Eli Albag, the father of Liri who was abducted to the Gaza Strip on October 7th, spoke with Arutz Sheva-Israel National News after he and the parents of other abductees decided to publish a video showing the abduction.

"This is not an easy event. We have been in this matter for more than 230 days, we needed to expose our daughter and it's very sensitive, but we said there's no choice since we need to wake up the world, the state, and the citizens, and to show what happened to these girls who were protecting the State of Israel. It was a great dilemma. On the one hand, you don't want to anger the terrible people who hold them, and on the other hand, it's very difficult for the mothers, three of whom have still not watched the video out of difficulty. There are a lot of emotions surrounding it."

He notes that the video that was published is an edited version of a much worse video. "In the video, I see the fear in their eyes and the uncertainty. You have to understand that it's a three-minute and ten-second video that was cut. The full video is 14 minutes, showing girls and a male soldier who were murdered lying lifeless. The girls sat there from 7:44 until 10:50, next to the murdered victims and the Hamas terrorists."

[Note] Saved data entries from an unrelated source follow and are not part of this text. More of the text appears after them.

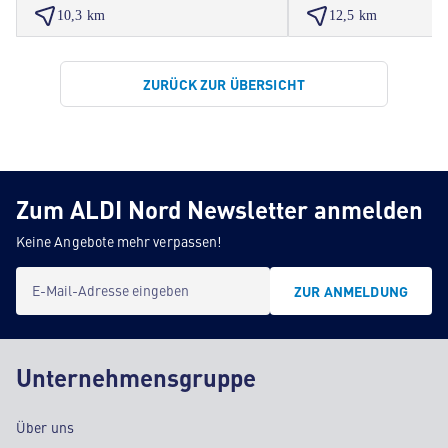
10,3 km
12,5 km
ZURÜCK ZUR ÜBERSICHT
Zum ALDI Nord Newsletter anmelden
Keine Angebote mehr verpassen!
E-Mail-Adresse eingeben
ZUR ANMELDUNG
Unternehmensgruppe
Über uns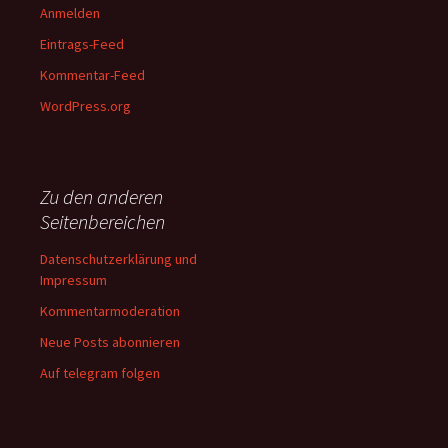
Anmelden
Eintrags-Feed
Kommentar-Feed
WordPress.org
Zu den anderen
Seitenbereichen
Datenschutzerklärung und
Impressum
Kommentarmoderation
Neue Posts abonnieren
Auf telegram folgen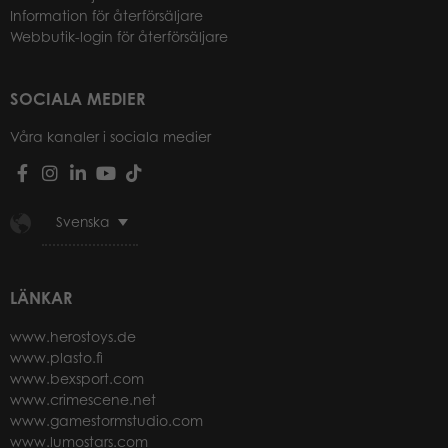
Information för återförsäljare
Webbutik-login för återförsäljare
SOCIALA MEDIER
Våra kanaler i sociala medier
Svenska
LÄNKAR
www.herostoys.de
www.plasto.fi
www.bexsport.com
www.crimescene.net
www.gamestormstudio.com
www.lumostars.com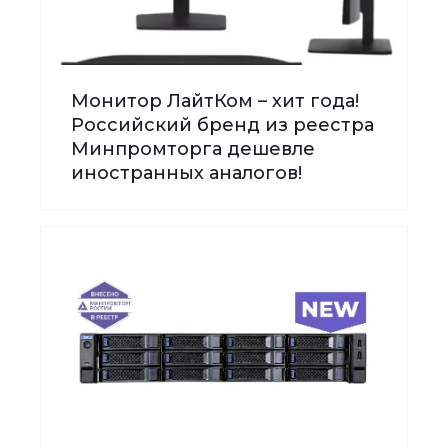
Монитор ЛайтКом – хит года!
Российский бренд из реестра
Минпромторга дешевле
иностранных аналогов!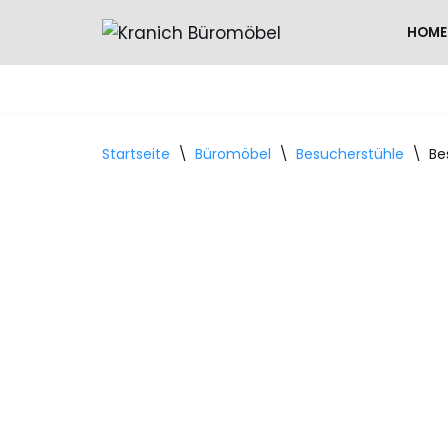
HOME
Zum
Inhalt
springen
Startseite
\
Büromöbel
\
Besucherstühle
\
Be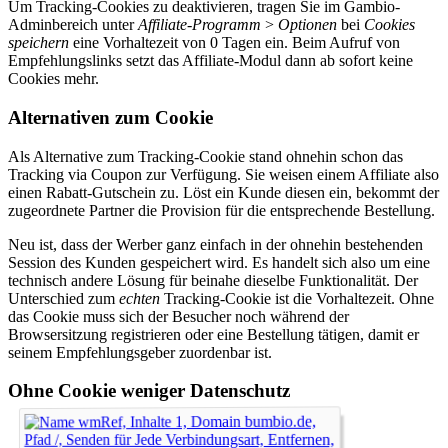
Um Tracking-Cookies zu deaktivieren, tragen Sie im Gambio-
Adminbereich unter
Affiliate-Programm
>
Optionen
bei
Cookies
speichern
eine Vorhaltezeit von 0 Tagen ein. Beim Aufruf von
Empfehlungslinks setzt das Affiliate-Modul dann ab sofort keine
Cookies mehr.
Alternativen zum Cookie
Als Alternative zum Tracking-Cookie stand ohnehin schon das
Tracking via Coupon zur Verfügung. Sie weisen einem Affiliate also
einen Rabatt-Gutschein zu. Löst ein Kunde diesen ein, bekommt der
zugeordnete Partner die Provision für die entsprechende Bestellung.
Neu ist, dass der Werber ganz einfach in der ohnehin bestehenden
Session des Kunden gespeichert wird. Es handelt sich also um eine
technisch andere Lösung für beinahe dieselbe Funktionalität. Der
Unterschied zum
echten
Tracking-Cookie ist die Vorhaltezeit. Ohne
das Cookie muss sich der Besucher noch während der
Browsersitzung registrieren oder eine Bestellung tätigen, damit er
seinem Empfehlungsgeber zuordenbar ist.
Ohne Cookie weniger Datenschutz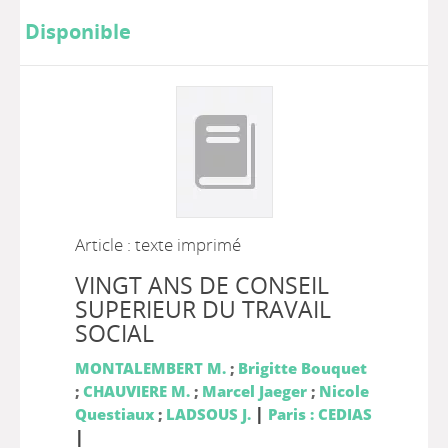
Disponible
Article : texte imprimé
VINGT ANS DE CONSEIL
SUPERIEUR DU TRAVAIL
SOCIAL
MONTALEMBERT M.
;
Brigitte Bouquet
;
CHAUVIERE M.
;
Marcel Jaeger
;
Nicole
|
Questiaux
;
LADSOUS J.
Paris : CEDIAS
|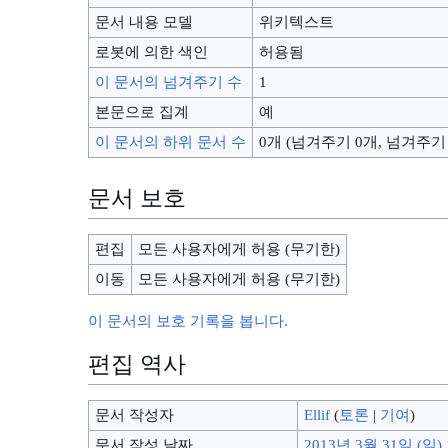
문서 내용 모델
위키텍스트
로봇에 의한 색인
허용됨
이 문서의 넘겨주기 수
1
본문으로 집계
예
이 문서의 하위 문서 수
0개 (넘겨주기 0개, 넘겨주기
문서 보호
편집
모든 사용자에게 허용 (무기한)
이동
모든 사용자에게 허용 (무기한)
이 문서의 보호 기록을 봅니다.
편집 역사
문서 작성자
Ellif
(
토론
|
기여
)
문서 작성 날짜
2013년 3월 31일 (일) 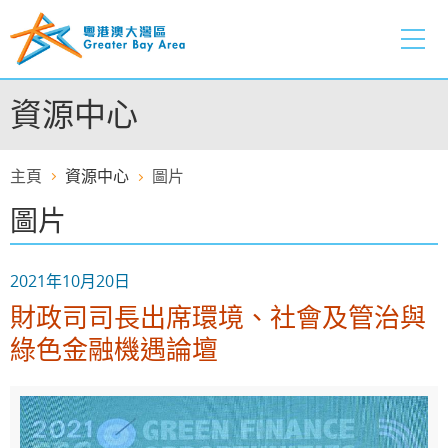
跳
至
內
容
資源中心
的
開
始
主頁
資源中心
圖片
圖片
2021年10月20日
財政司司長出席環境、社會及管治與
綠色金融機遇論壇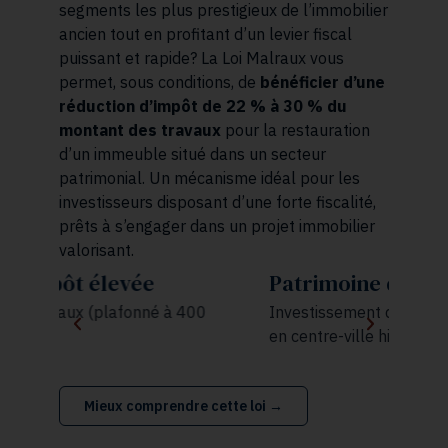
segments les plus prestigieux de l’immobilier
ancien tout en profitant d’un levier fiscal
puissant et rapide? La Loi Malraux vous
permet, sous conditions, de
bénéficier d’une
réduction d’impôt de 22 % à 30 % du
montant des travaux
pour la restauration
d’un immeuble situé dans un secteur
patrimonial. Un mécanisme idéal pour les
investisseurs disposant d’une forte fiscalité,
prêts à s’engager dans un projet immobilier
valorisant.
Patrimoine d'exception
P
n
0
Investissement dans des biens de caractère
en centre-ville historique
A
€
Mieux comprendre cette loi →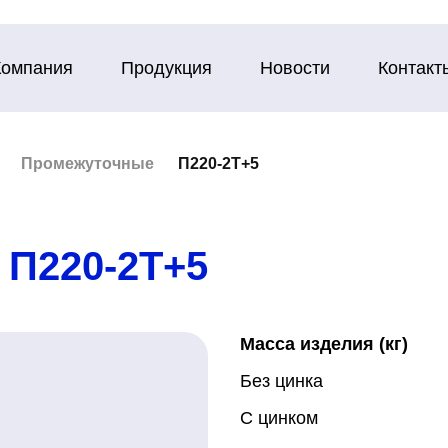
Компания
Продукция
Новости
Контакт
Промежуточные
П220-2Т+5
П220-2Т+5
Масса изделия (кг)
Без цинка
С цинком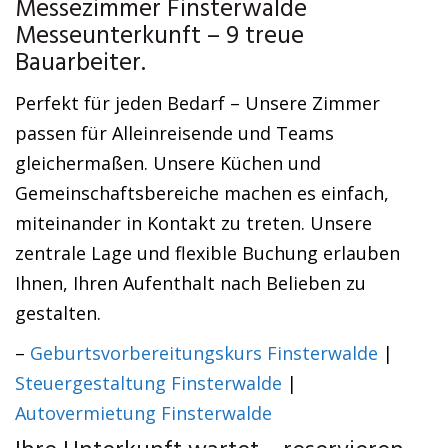
Messezimmer Finsterwalde
Messeunterkunft – 9 treue
Bauarbeiter.
Perfekt für jeden Bedarf – Unsere Zimmer
passen für Alleinreisende und Teams
gleichermaßen. Unsere Küchen und
Gemeinschaftsbereiche machen es einfach,
miteinander in Kontakt zu treten. Unsere
zentrale Lage und flexible Buchung erlauben
Ihnen, Ihren Aufenthalt nach Belieben zu
gestalten.
–
Geburtsvorbereitungskurs Finsterwalde
|
Steuergestaltung Finsterwalde
|
Autovermietung Finsterwalde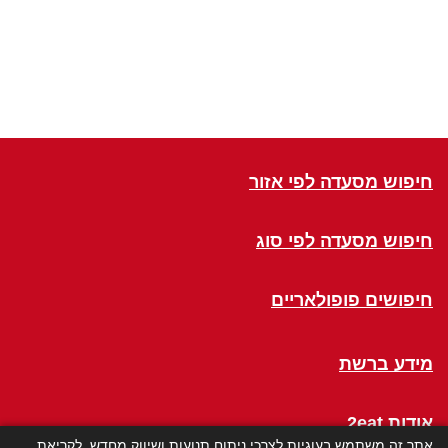
חיפוש מסעדה לפי אזור
חיפוש מסעדה לפי סוג
חיפושים פופולאריים
מידע ברשת
אודות 2eat
אתר זה משתמש בעוגיות לצרכי ניתוח תנועות ושיווק מחדש. לקריאת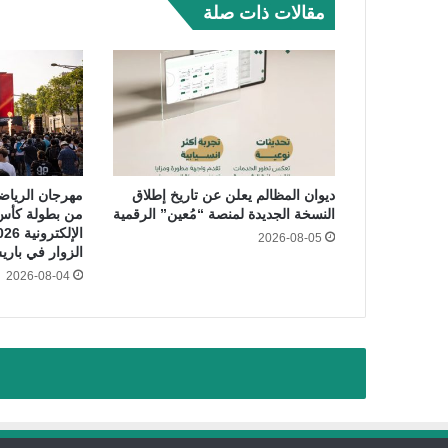
مقالات ذات صلة
ديوان المظالم يعلن عن تاريخ إطلاق
مهرجان الرياضات
النسخة الجديدة لمنصة “مُعين” الرقمية
من بطولة كأس 
2026-08-05
الزوار في بار
2026-08-04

He rejects the claims of the Israeli ministers who refused to watch the videos. "I have a problem with it, especially since these are leaders who have supporters. I have an issue with the whole discourse. As the father of an abducted girl, I have been hit by a Jew, I've gone and demanded the return of my abducted daughter and knocked on the doors of every minister and MK and begged them to care for the release of my daughter, I traveled to the US, Austria, and London, and everywhere to help the State of Israel with advocacy to bring back my daughter who was abducted on October 7th.

"It's not just me, but most of the families. 128 families fight every day, every hour, we count the minutes, and every minute is an eternity for our daughter. When I'm asked what I'm going through, I answer that what I'm going through is nothing next to what my daughter, the girls, the soldiers, and all the hostages are going through in captivity," he added.

The last evidence about his daughter came to him during the first hostage deal. "Until now, 56 hostages were released, and some were held with Liri. We heard some stories, some good, some bad."

While many reject comparisons between October 7th and the Holocaust, Albag emphasizes the similarities: "When we met with ambassadors from around the world, I told them we had a one-day Holocaust on October 7th. To see the Holocaust we used to have to go to Auschwitz. Today, I tell them, you can come (here), it's precisely an hour's drive from Tel Aviv, and see what happened on October 7th; the scenes of the Kibbutzes and the burnt houses.

"The minor difference was that in the Holocaust we didn't have a state, we didn't have a military, we didn't have anyone to defend us. Today, we have a military - which wasn't there, we have a state - which wasn't there either, and we didn't have anyone to defend us. It's a harsh statement, and I say it because we have to change the nation's discourse. We don't have right and left, we don't have religious, secular, or haredim. We are all Jews and we will only win together.

"The soldiers who are fighting are from all parts of society. They are heroes who know how to fight (the enemy) and not argue or fight (with each other). Why when they return from the military do they have to hear this rotten discourse? This tears us apart and prevents us from bringing the girls home. When there isn't a unifying discourse, we start going back to the way we spoke on October 6th, and not to the way we spoke after October 7th."

He ends by calling on the people of Israel to pray for his daughter and all the hostages. "I ask that everyone pray for Liri Rivka bat Shira. It will help us and it very much helps us that we know that many pray for her return and the return of the rest of the hostages."